An SAQ or self-assessment questionnaire is a validation test for merchants accepting credit and debit card payments, per the requirements of PCI DSS (Payment Card Industry Data Security Standard). Merchants must take the SAQ mainly to stay in compliance, and those ignoring the assessment or submitting an inaccurate assessment can be penalized or put at risk of data loss. As of the time of this writing, there are nine SAQ types from which a merchant can choose when they wonder what PCI SAQ is needed, with the decision depending on how transactions and card information are handled. The PCI SAQ types are discussed in the sections below.
PCI SAQ Types
Sellers who accept payments without the physical presence of a card must typically take SAQ A. Most of these businesses outsource payment processing to third parties and do not store card data. These CNP (card not present) merchants often transact through telephone, mail and online orders. If a merchant falls into this category, the payment processor must also comply with PCI standards.
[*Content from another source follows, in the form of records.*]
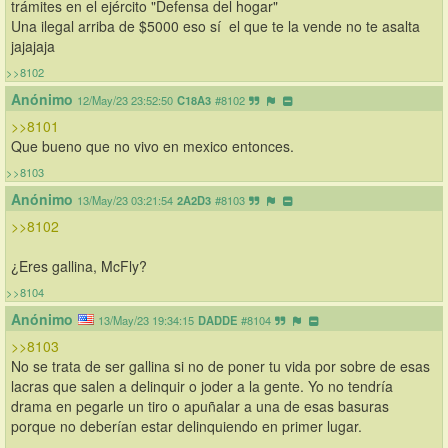
trámites en el ejército "Defensa del hogar"
Una ilegal arriba de $5000 eso sí  el que te la vende no te asalta 
jajajaja
>>8102
Anónimo
12/May/23 23:52:50
C18A3
#8102
>>8101
Que bueno que no vivo en mexico entonces.
>>8103
Anónimo
13/May/23 03:21:54
2A2D3
#8103
>>8102
¿Eres gallina, McFly?
>>8104
Anónimo
13/May/23 19:34:15
DADDE
#8104
>>8103
No se trata de ser gallina si no de poner tu vida por sobre de esas 
lacras que salen a delinquir o joder a la gente. Yo no tendría 
drama en pegarle un tiro o apuñalar a una de esas basuras 
porque no deberían estar delinquiendo en primer lugar.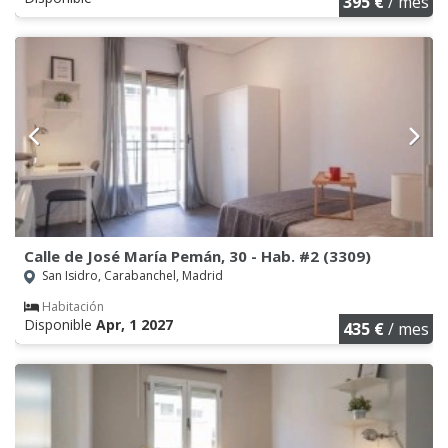
395 €
/ mes
Calle de José María Pemán, 30 - Hab. #2 (3309)
San Isidro, Carabanchel, Madrid
Habitación
Disponible
Apr, 1 2027
435 €
/ mes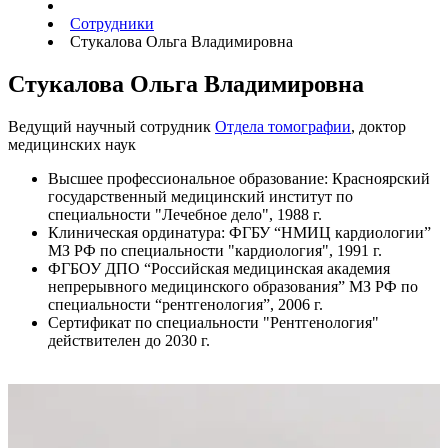
Сотрудники
Стукалова Ольга Владимировна
Стукалова Ольга Владимировна
Ведущий научный сотрудник
Отдела томографии
, доктор
медицинских наук
Высшее профессиональное образование: Красноярский
государственный медицинский институт по
специальности "Лечебное дело", 1988 г.
Клиническая ординатура: ФГБУ “НМИЦ кардиологии”
МЗ РФ по специальности "кардиология", 1991 г.
ФГБОУ ДПО “Российская медицинская академия
непрерывного медицинского образования” МЗ РФ по
специальности “рентгенология”, 2006 г.
Сертификат по специальности "Рентгенология"
действителен до 2030 г.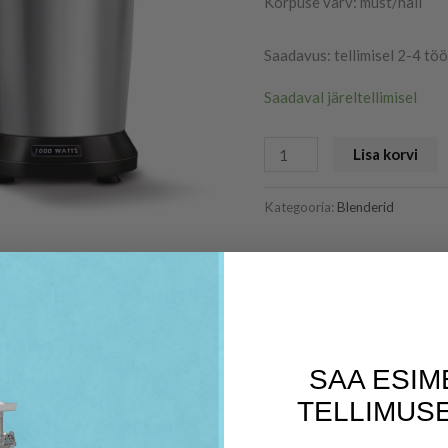
Korpuse värv: must/hall
Saadavus: tellimisel 2-4 tö
Saadaval järeltellimisel
Lisa korvi
Kategooria:
Blenderid
SAA ESIM
TELLIMUSE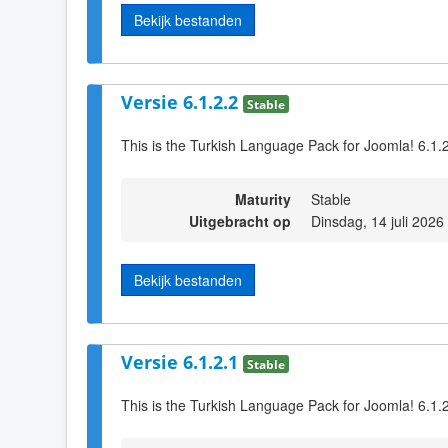
Bekijk bestanden
Versie 6.1.2.2
Stable
This is the Turkish Language Pack for Joomla! 6.1.2
Maturity
Stable
Uitgebracht op
Dinsdag, 14 juli 2026
Bekijk bestanden
Versie 6.1.2.1
Stable
This is the Turkish Language Pack for Joomla! 6.1.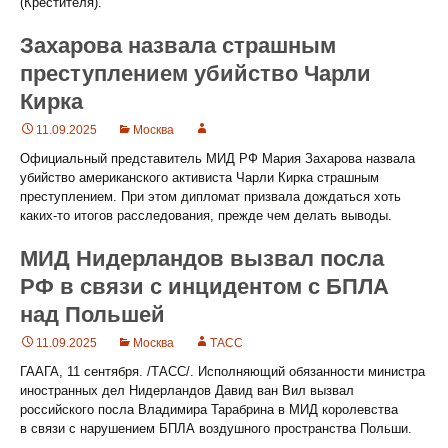
(Крестителя).
Захарова назвала страшным
преступлением убийство Чарли
Кирка
11.09.2025
Москва
Официальный представитель МИД РФ Мария Захарова назвала
убийство американского активиста Чарли Кирка страшным
преступлением. При этом дипломат призвала дождаться хоть
каких-то итогов расследования, прежде чем делать выводы.
МИД Нидерландов вызвал посла
РФ в связи с инцидентом с БПЛА
над Польшей
11.09.2025
Москва
ТАСС
ГААГА, 11 сентября. /ТАСС/. Исполняющий обязанности министра
иностранных дел Нидерландов Давид ван Вил вызвал
российского посла Владимира Тарабрина в МИД королевства
в связи с нарушением БПЛА воздушного пространства Польши.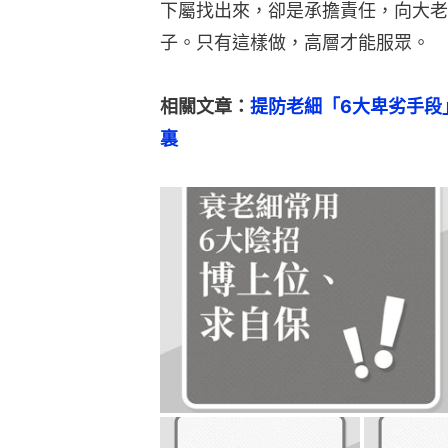
下屬找出來，卻是承擔責任，向大老
子。只有這樣做，高層才能服眾。
相關文章：
提防老細「6大卑劣手段
裏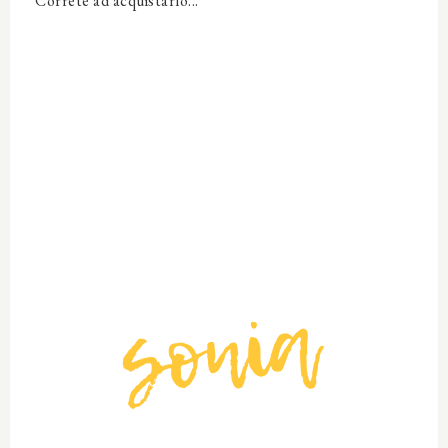
Correte ad acquistarlo...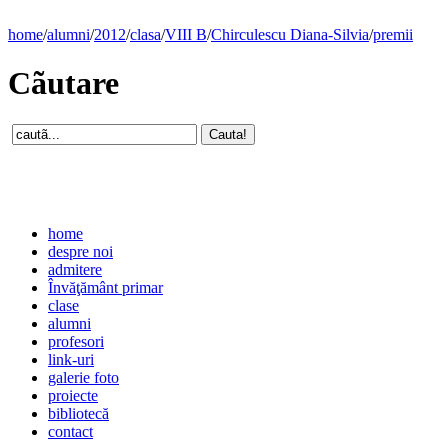
home
/
alumni
/
2012
/
clasa
/
VIII B
/
Chirculescu Diana-Silvia
/
premii
Cãutare
home
despre noi
admitere
Învăţământ primar
clase
alumni
profesori
link-uri
galerie foto
proiecte
bibliotecă
contact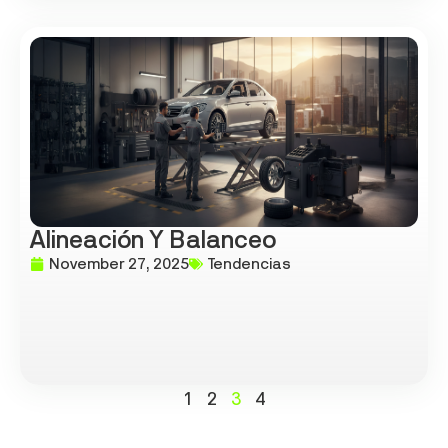
Alineación Y Balanceo
November 27, 2025
Tendencias
1
2
3
4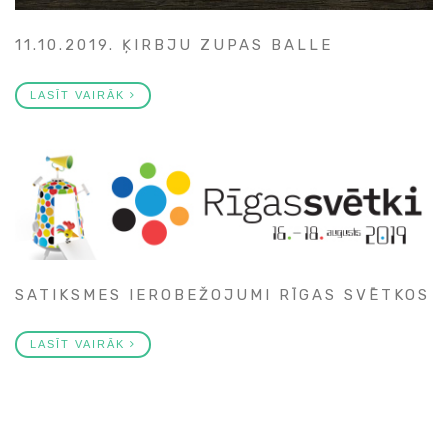
11.10.2019. ĶIRBJU ZUPAS BALLE
LASĪT VAIRĀK
SATIKSMES IEROBEŽOJUMI RĪGAS SVĒTKOS
LASĪT VAIRĀK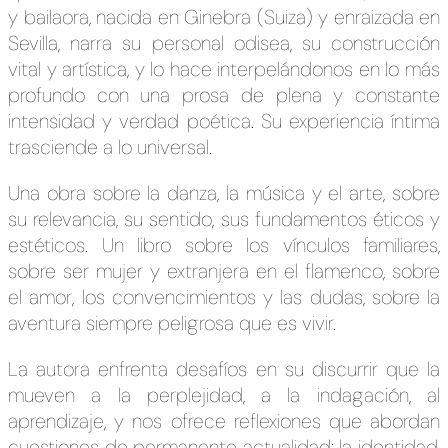
y bailaora, nacida en Ginebra (Suiza) y enraizada en
Sevilla, narra su personal odisea, su construcción
vital y artística, y lo hace interpelándonos en lo más
profundo con una prosa de plena y constante
intensidad y verdad poética. Su experiencia íntima
trasciende a lo universal.
Una obra sobre la danza, la música y el arte, sobre
su relevancia, su sentido, sus fundamentos éticos y
estéticos. Un libro sobre los vínculos familiares,
sobre ser mujer y extranjera en el flamenco, sobre
el amor, los convencimientos y las dudas, sobre la
aventura siempre peligrosa que es vivir.
La autora enfrenta desafíos en su discurrir que la
mueven a la perplejidad, a la indagación, al
aprendizaje, y nos ofrece reflexiones que abordan
cuestiones de permanente actualidad: la identidad,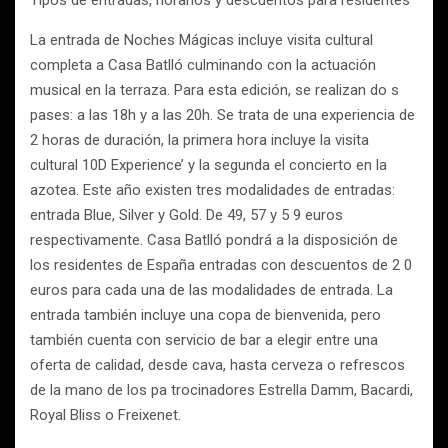
La entrada de Noches Mágicas incluye visita cultural
completa a Casa Batlló culminando con la actuación
musical en la terraza. Para esta edición, se realizan do s
pases: a las 18h y a las 20h. Se trata de una experiencia de
2 horas de duración, la primera hora incluye la visita
cultural 10D Experience’ y la segunda el concierto en la
azotea. Este año existen tres modalidades de entradas:
entrada Blue, Silver y Gold. De 49, 57 y 5 9 euros
respectivamente. Casa Batlló pondrá a la disposición de
los residentes de España entradas con descuentos de 2 0
euros para cada una de las modalidades de entrada. La
entrada también incluye una copa de bienvenida, pero
también cuenta con servicio de bar a elegir entre una
oferta de calidad, desde cava, hasta cerveza o refrescos
de la mano de los pa trocinadores Estrella Damm, Bacardi,
Royal Bliss o Freixenet.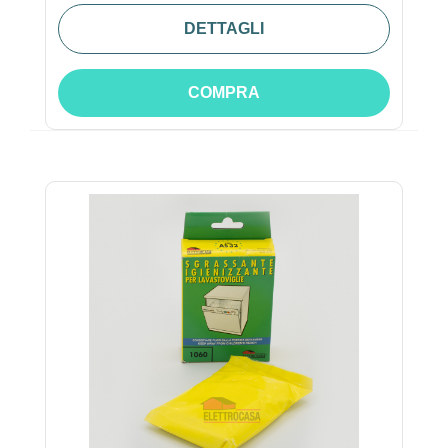
DETTAGLI
COMPRA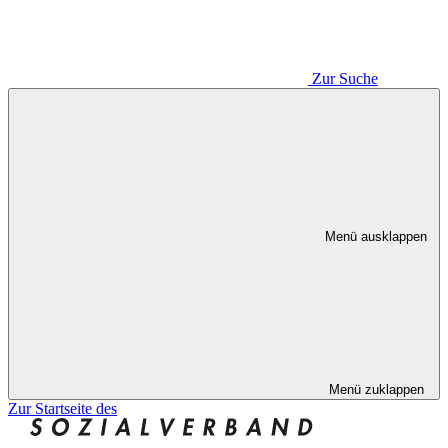
Zur Suche
Menü ausklappen
Menü zuklappen
Zur Startseite des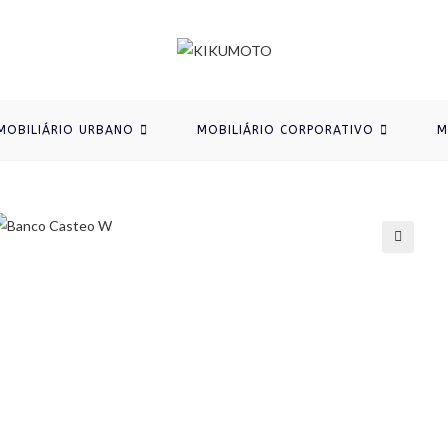
MOBILIÁRIO URBANO
MOBILIÁRIO CORPORATIVO
M
🔍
This is one of the newest SAQs, and it has a few minor differences from SAQ A. A merchant that partially outsources payment processing, but retains some control, must take SAQ A-EP. Recent PCI updates mean that many vendors who previously took SAQ A must now take the new version. The requirements applies only to e-commerce vendors that do not retain customers’ data.
This type of SAQ is not used by e-commerce suppliers, but by brick and mortar retailers that use isolated terminals and imprint machines for payment processing. Here, customers’ card info may be stored in hard copy format, but not digitally. Although SAQ B does not apply to e-commerce, it is common for businesses in this group to do MOTO payments.
This SAQ type isn’t applicable to e-retailers, but it is used by merchants handling in-person transactions and MOTO requests. A recent addition to PCI guidelines, SAQ B-IP is for businesses processing payments over an IP link through a POI (point of interaction) device. Vendors in this category must keep payment devices isolated, and they do not electronically store card information.
Simply, SAQ C is for sellers handling payments over the internet without retaining card info. SAQ C is not applicable to e-commerce sellers, but to small businesses who use online apps to process card payments. Businesses in this group handle MOTO, CNP and in-person transactions.
P2PE is an acronym for point-to-point encryption. SAQ P2PE is another new addition to PCI, and it applies to vendors handling payments through P2PE certified terminals. Yet again, this type of SAQ is not used by e-retailers.
If a business cannot determine which PCI SAQ, or it does not meet criteria for other SAQ types, it uses SAQ D. Apart from its use in validation assessment, SAQ D is the only option applying to providers for PCI compliance. It is one of the most difficult SAQs, in that merchants must meet more than 200 requirements encompassing PCI DSS rules. SAQ D is used by sellers who store card information during payment processing.
This is the most current list of SAQs according to the latest version of PCI DSS. SAQs are a vital component of secure payments, and they serve purposes other than being a compliance standard. For these reasons, payment processors and card issuers prefer to work with vendors who have taken an SAQ as proof of data security and due care.